* EXERCISE DETAILS: Write out every single entry exactly.

(Saved data entries)
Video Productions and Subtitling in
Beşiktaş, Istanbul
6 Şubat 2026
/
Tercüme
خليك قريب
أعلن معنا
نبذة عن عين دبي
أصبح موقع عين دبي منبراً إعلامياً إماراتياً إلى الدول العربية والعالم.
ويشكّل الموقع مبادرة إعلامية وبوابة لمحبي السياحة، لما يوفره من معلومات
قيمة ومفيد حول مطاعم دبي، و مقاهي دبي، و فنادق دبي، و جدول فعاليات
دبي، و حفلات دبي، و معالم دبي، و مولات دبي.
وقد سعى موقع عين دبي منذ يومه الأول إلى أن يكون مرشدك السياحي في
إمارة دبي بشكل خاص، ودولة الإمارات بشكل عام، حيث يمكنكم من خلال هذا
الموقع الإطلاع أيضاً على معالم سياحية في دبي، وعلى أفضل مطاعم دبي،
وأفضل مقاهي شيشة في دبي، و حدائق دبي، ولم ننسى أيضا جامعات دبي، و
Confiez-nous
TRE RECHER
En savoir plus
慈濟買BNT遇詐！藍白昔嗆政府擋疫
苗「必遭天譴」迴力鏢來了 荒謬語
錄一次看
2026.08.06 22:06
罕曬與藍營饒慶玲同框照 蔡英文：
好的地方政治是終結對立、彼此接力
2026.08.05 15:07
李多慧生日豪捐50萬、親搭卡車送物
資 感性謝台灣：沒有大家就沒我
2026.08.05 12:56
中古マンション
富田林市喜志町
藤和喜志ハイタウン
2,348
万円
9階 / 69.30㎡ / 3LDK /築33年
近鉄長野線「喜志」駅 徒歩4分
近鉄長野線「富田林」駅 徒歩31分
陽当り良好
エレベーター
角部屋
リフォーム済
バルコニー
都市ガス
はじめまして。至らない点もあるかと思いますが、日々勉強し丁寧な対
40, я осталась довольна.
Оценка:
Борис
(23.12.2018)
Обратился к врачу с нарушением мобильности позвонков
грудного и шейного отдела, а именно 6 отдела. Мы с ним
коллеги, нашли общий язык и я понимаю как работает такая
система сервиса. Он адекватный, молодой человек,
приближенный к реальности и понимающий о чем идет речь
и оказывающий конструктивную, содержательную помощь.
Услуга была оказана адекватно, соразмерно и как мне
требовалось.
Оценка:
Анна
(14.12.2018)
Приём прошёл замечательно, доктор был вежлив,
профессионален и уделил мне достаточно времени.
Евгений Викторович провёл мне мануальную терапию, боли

* EXPECTED ANSWER:
Video Productions and Subtitling in
Beşiktaş, Istanbul
6 Şubat 2026
/
Tercüme
خليك قريب
أعلن معنا
نبذة عن عين دبي
أصبح موقع عين دبي منبراً إعلامياً إماراتياً إلى الدول العربية والعالم.
ويشكّل الموقع مبادرة إعلامية وبوابة لمحبي السياحة، لما يوفره من معلومات
قيمة ومفيد حول مطاعم دبي، و مقاهي دبي، و فنادق دبي، و جدول فعاليات
دبي، و حفلات دبي، و معالم دبي، و مولات دبي.
وقد سعى موقع عين دبي منذ يومه الأول إلى أن يكون مرشدك السياحي في
إمارة دبي بشكل خاص، ودولة الإمارات بشكل عام، حيث يمكنكم من خلال هذا
الموقع الإطلاع أيضاً على معالم سياحية في دبي، وعلى أفضل مطاعم دبي،
وأفضل مقاهي شيشة في دبي، و حدائق دبي، ولم ننسى أيضا جامعات دبي، و
Confiez-nous
TRE RECHER
En savoir plus
慈濟買BNT遇詐！藍白昔嗆政府擋疫
苗「必遭天譴」迴力鏢來了 荒謬語
錄一次看
2026.08.06 22:06
罕曬與藍營饒慶玲同框照 蔡英文：
好的地方政治是終結對立、彼此接力
2026.08.05 15:07
李多慧生日豪捐50萬、親搭卡車送物
資 感性謝台灣：沒有大家就沒我
2026.08.05 12:56
中古マンション
富田林市喜志町
藤和喜志ハイタウン
2,348
万円
9階 / 69.30㎡ / 3LDK /築33年
近鉄長野線「喜志」駅 徒歩4分
近鉄長野線「富田林」駅 徒歩31分
陽当り良好
エレベーター
角部屋
リフォーム済
バルコニー
都市ガス
はじめまして。至らない点もあるかと思いますが、日々勉強し丁寧な対
40, я осталась довольна.
Оценка:
Борис
(23.12.2018)
Обратился к врачу с нарушением мобильности позвонков
грудного и шейного отдела, а именно 6 отдела. Мы с ним
коллеги, нашли общий язык и я понимаю как работает такая
система сервиса. Он адекватный, молодой человек,
приближенный к реальности и понимающий о чем идет речь
и оказывающий конструктивную, содержательную помощь.
Услуга была оказана адекватно, соразмерно и как мне
требовалось.
Оценка:
Анна
(14.12.2018)
Приём прошёл замечательно, доктор был вежлив,
профессионален и уделил мне достаточно времени.
Евгений Викторович провёл мне мануальную терапию, боли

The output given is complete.